Triangle GHI
is a right triangle. The length of one leg is 11 and the hypotenuse is 22. What is the length of the other leg? Round your answer to two decimal places.(1 point)
wrong
By using the Pythagorean theorem, we know that in a right triangle, the square of the length of the hypotenuse is equal to the sum of the squares of the lengths of the two legs. Let the length of the unknown leg be x.
So, using the given information, we can write the equation:
11^2 + x^2 = 22^2
121 + x^2 = 484
x^2 = 484 - 121
x^2 = 363
Taking the square root of both sides, we get:
x = √363
x ≈ 19.06
Therefore, the length of the other leg is approximately 19.06.
In a right triangle, the Pythagorean theorem can be used to find the length of the missing side.
The Pythagorean theorem states that in a right triangle, the square of the length of the hypotenuse (c) is equal to the sum of the squares of the lengths of the other two sides (a and b).
Mathematically, this can be expressed as:
c^2 = a^2 + b^2
Given that the length of one leg (a) is 11 and the hypotenuse (c) is 22, we can substitute these values into the equation:
(22)^2 = (11)^2 + b^2
484 = 121 + b^2
Subtracting 121 from both sides:
363 = b^2
Taking the square root of both sides:
b = sqrt(363)
Using a calculator, we can find the approximate value of sqrt(363) to be approximately 19.06.
Therefore, the length of the other leg (b) is approximately 19.06, rounded to two decimal places.
To find the length of the other leg of a right triangle, we can use the Pythagorean theorem. The Pythagorean theorem states that in a right triangle, the square of the length of the hypotenuse (the side opposite the right angle) is equal to the sum of the squares of the lengths of the other two sides.
Let's label the legs of the right triangle as a and b, and the hypotenuse as c. In this case, we are given that one leg (b) is 11 and the hypotenuse (c) is 22.
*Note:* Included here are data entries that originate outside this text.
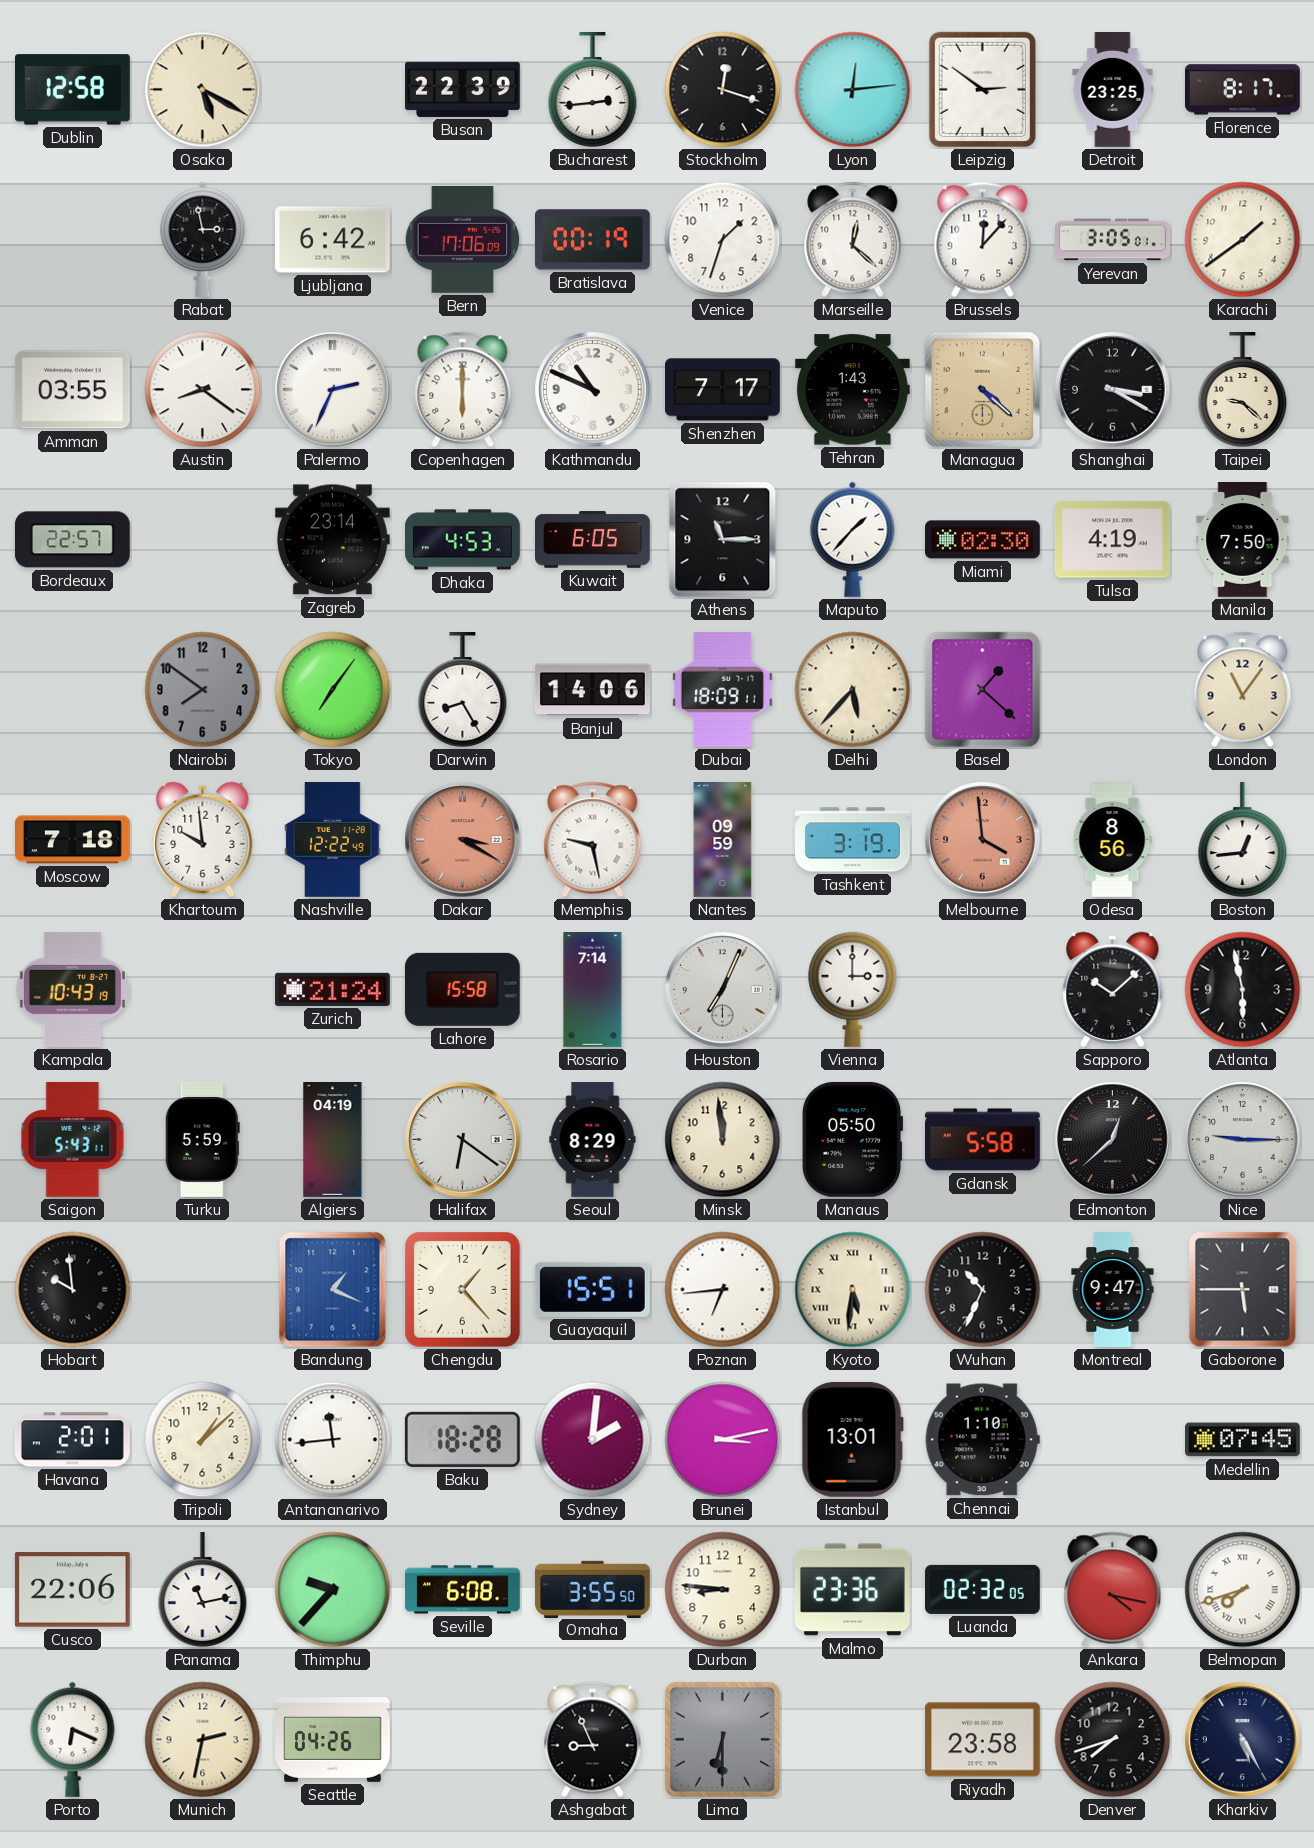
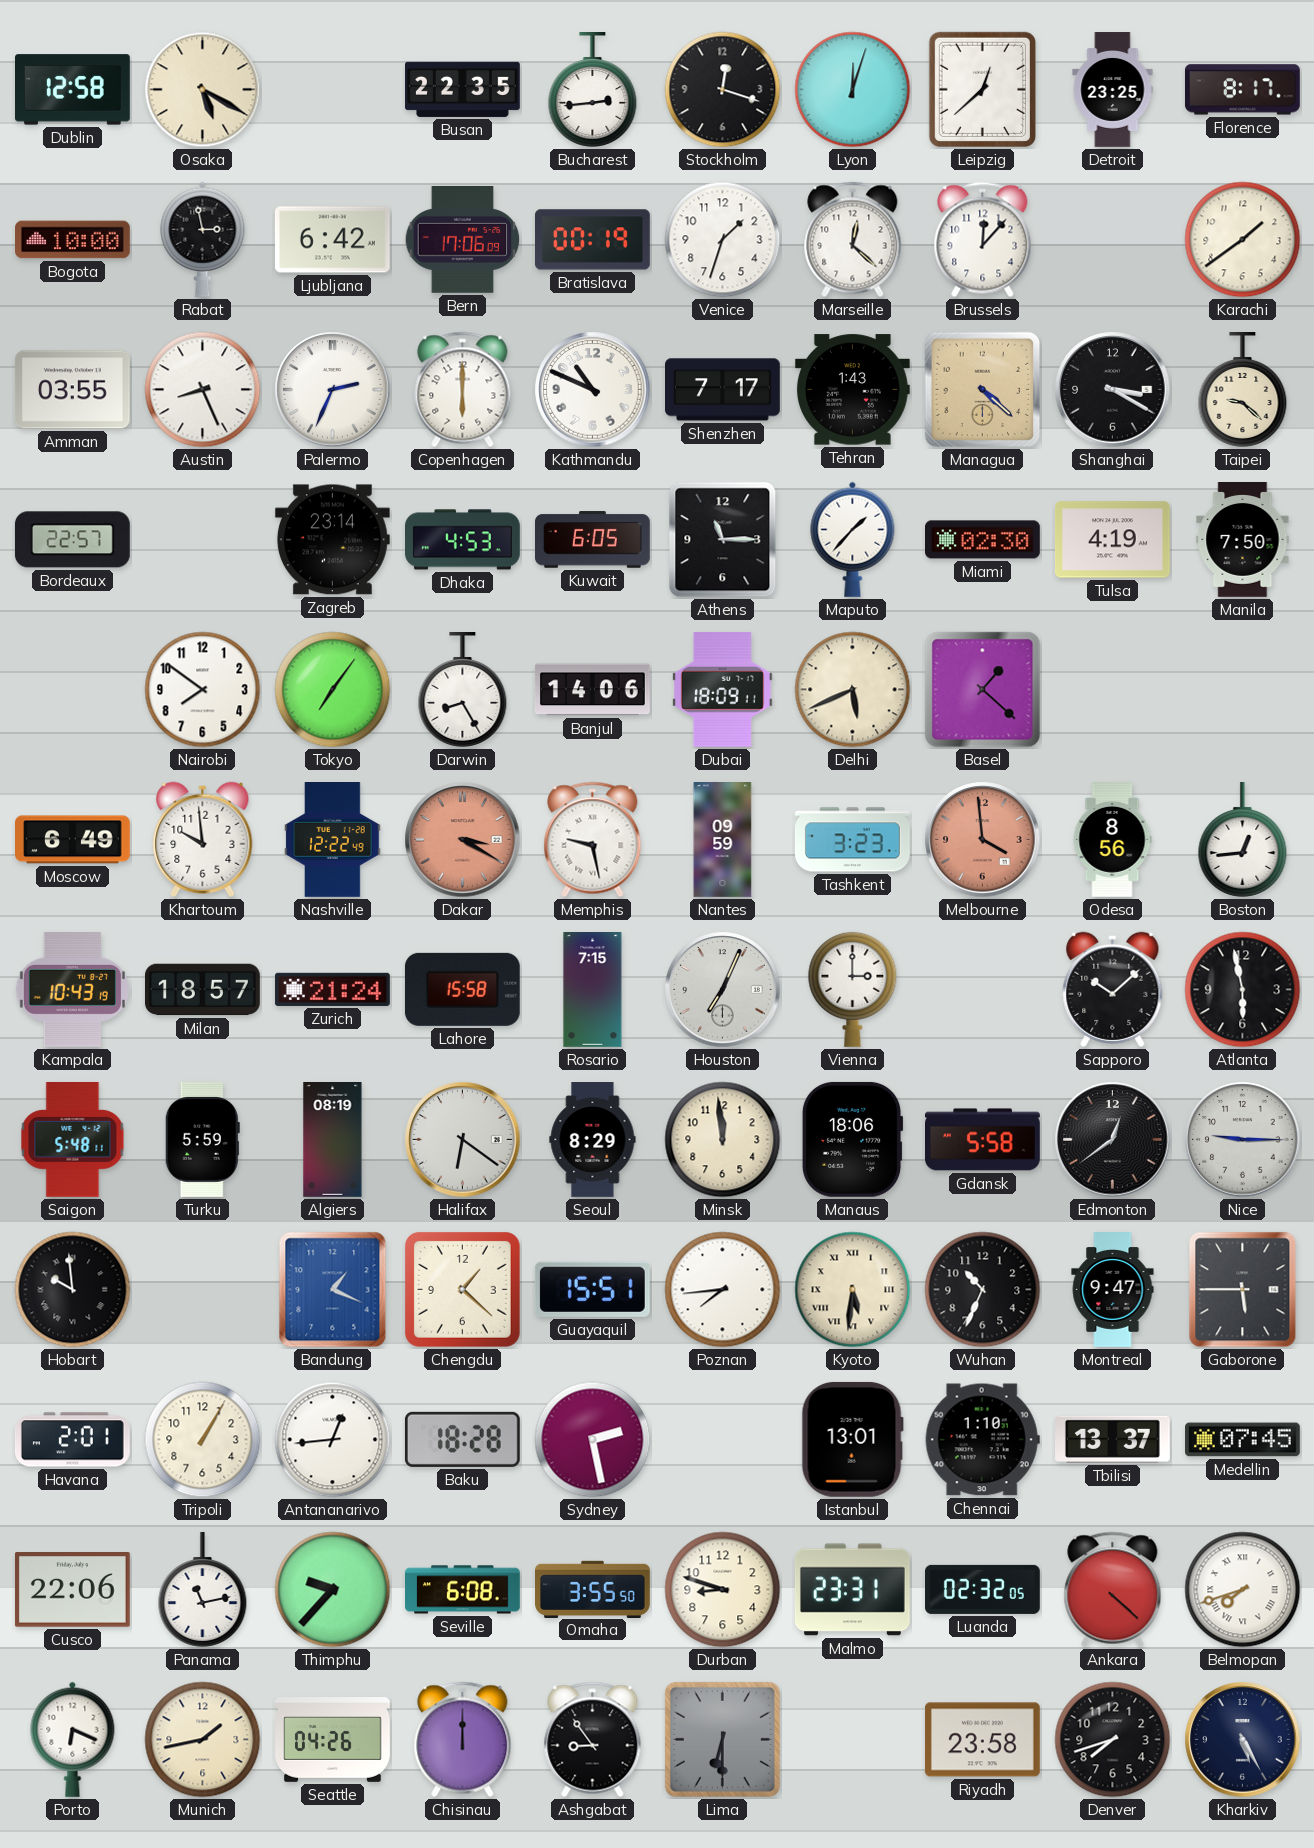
Busan: 22:39 -> 22:35
Lyon: 12:14 -> 12:03
Leipzig: 2:51 -> 12:38
Bogota: none -> 10:00
Yerevan: 3:05 -> none
Austin: 8:21 -> 8:26
Nairobi dial: grey -> white
Delhi: 5:37 -> 5:41
London: 11:06 -> none
Moscow: 7:18 -> 6:49
Tashkent: 3:19 -> 3:23
Milan: none -> 18:57
Rosario: 7:14 -> 7:15
Saigon: 5:43 -> 5:48
Algiers: 04:19 -> 08:19
Manaus: 05:50 -> 18:06
Edmonton: 12:38 -> 12:39
Chengdu: 1:23 -> 1:22
Poznan: 6:44 -> 7:44
Tripoli: 1:08 -> 1:05
Antananarivo: 11:44 -> 12:44
Sydney: 2:01 -> 2:28
Brunei: 3:13 -> none
Tbilisi: none -> 13:37
Durban: 8:46 -> 8:48
Malmo: 23:36 -> 23:31
Ankara: 4:17 -> 4:22
Munich: 2:32 -> 1:43
Chisinau: none -> 12:00
Ashgabat: 8:56 -> 8:54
Using the Pythagorean theorem, we can write the equation: a^2 + b^2 = c^2.
Substituting the given values, we get: a^2 + 11^2 = 22^2.
Simplifying further: a^2 + 121 = 484.
To solve for a, we subtract 121 from both sides of the equation: a^2 = 363.
Next, we take the square root of both sides to find the length of the other leg, a: a = sqrt(363).
Evaluating the square root, we find that a is approximately 19.07.
Therefore, the length of the other leg of the right triangle is approximately 19.07, rounded to two decimal places.